- _AIM OF THE EXERCISE_
In the data below, begin at the line with "IN-4-AHA (42)" and stop after the line with "Warum muss mein"; output those lines exactly and no pictures.

- _TASK MATERIAL_
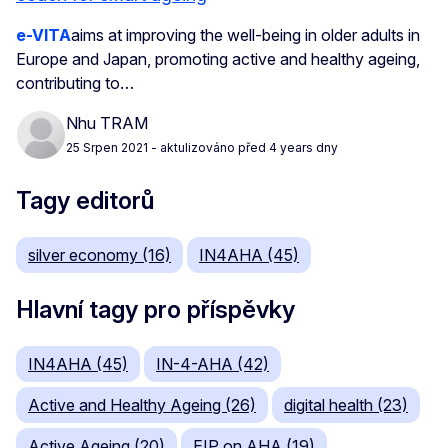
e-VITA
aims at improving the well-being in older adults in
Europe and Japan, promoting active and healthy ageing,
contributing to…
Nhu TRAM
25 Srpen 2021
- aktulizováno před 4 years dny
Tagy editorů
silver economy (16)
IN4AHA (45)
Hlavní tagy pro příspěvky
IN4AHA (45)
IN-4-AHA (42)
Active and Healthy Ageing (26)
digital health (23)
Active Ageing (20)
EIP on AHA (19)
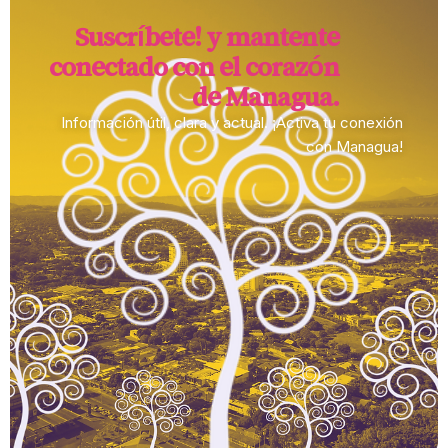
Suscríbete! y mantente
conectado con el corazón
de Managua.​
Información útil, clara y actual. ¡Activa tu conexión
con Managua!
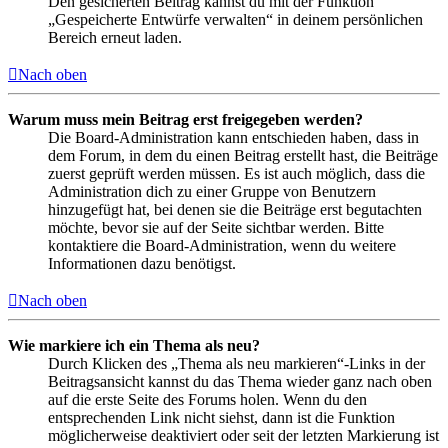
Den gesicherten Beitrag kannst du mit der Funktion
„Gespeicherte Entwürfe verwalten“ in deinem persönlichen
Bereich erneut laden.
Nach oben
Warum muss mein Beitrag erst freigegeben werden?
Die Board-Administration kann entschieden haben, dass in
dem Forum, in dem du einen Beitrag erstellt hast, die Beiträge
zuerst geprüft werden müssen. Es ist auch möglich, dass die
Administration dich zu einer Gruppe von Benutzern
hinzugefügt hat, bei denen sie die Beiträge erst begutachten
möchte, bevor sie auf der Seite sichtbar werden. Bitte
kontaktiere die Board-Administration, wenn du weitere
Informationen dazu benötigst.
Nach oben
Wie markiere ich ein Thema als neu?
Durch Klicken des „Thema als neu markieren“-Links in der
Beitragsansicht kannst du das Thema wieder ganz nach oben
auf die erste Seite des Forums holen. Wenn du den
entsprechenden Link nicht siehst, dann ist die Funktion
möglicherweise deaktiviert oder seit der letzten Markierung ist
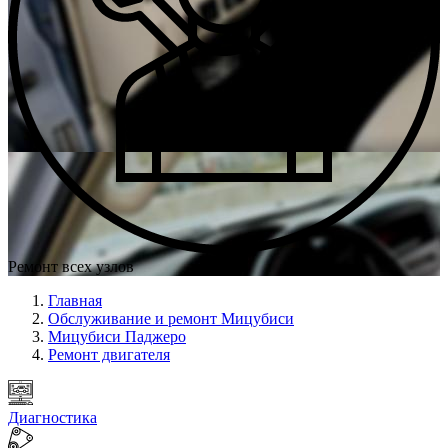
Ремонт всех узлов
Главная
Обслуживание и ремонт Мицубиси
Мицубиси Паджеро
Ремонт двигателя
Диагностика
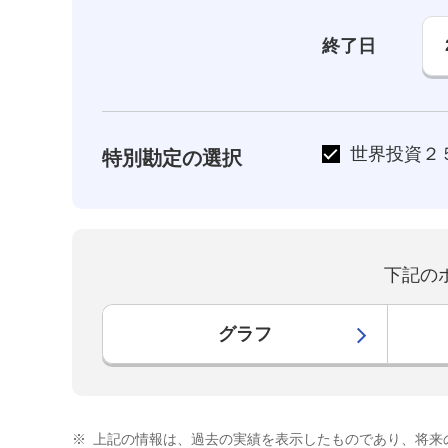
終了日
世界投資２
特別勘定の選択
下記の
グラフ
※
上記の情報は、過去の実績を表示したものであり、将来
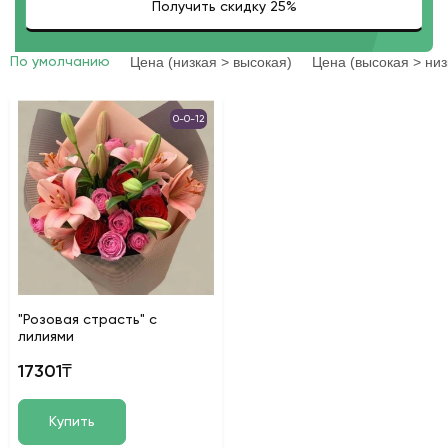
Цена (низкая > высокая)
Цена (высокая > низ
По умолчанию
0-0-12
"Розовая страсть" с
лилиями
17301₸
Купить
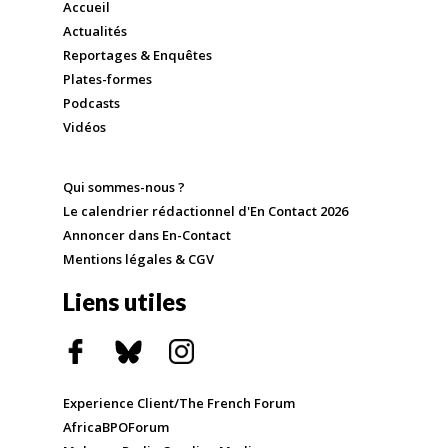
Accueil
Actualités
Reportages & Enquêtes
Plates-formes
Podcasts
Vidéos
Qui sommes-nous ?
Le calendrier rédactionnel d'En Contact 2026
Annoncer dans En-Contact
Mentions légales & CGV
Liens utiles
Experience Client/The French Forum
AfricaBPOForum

- _OUTPUT FOR THIS TASK_
IN-4-AHA (42)
Active and Healthy Ageing (26)
digital health (23)
Active Ageing (20)
EIP on AHA (19)
Suscríbete! y mantente
conectado con el corazón
de Managua.​
Información útil, clara y actual. ¡Activa tu conexión
con Managua!
Den gesicherten Beitrag kannst du mit der Funktion
„Gespeicherte Entwürfe verwalten“ in deinem persönlichen
Bereich erneut laden.
Nach oben
Warum muss mein Beitrag erst freigegeben werden?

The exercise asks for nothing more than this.